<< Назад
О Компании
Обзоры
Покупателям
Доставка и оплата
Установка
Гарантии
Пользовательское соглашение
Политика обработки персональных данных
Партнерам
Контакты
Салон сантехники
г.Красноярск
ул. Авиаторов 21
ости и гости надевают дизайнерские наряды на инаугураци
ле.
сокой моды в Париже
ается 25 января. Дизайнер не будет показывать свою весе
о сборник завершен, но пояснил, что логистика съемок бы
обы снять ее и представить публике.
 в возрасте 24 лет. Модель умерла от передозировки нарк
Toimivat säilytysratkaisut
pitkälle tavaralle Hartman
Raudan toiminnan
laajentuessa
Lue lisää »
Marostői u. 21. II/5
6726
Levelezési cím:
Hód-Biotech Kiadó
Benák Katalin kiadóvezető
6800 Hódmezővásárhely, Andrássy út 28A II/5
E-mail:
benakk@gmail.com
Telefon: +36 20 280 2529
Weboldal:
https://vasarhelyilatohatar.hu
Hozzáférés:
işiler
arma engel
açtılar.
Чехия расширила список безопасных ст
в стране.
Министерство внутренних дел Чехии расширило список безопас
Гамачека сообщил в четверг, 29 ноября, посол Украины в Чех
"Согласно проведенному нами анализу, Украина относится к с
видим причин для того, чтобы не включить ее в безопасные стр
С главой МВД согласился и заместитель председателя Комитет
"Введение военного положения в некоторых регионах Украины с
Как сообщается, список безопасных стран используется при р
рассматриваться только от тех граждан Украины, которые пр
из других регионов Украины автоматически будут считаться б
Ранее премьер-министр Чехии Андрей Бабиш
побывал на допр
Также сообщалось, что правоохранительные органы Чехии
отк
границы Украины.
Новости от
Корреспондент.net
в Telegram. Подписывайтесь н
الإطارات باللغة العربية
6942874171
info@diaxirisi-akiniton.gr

> _THE PROBLEM_
Each line of the entries above that has the word "Украины" is to be copied.

> _WRITTEN ANSWER_
Гамачека сообщил в четверг, 29 ноября, посол Украины в Чех
"Введение военного положения в некоторых регионах Украины с
рассматриваться только от тех граждан Украины, которые пр
из других регионов Украины автоматически будут считаться б
границы Украины.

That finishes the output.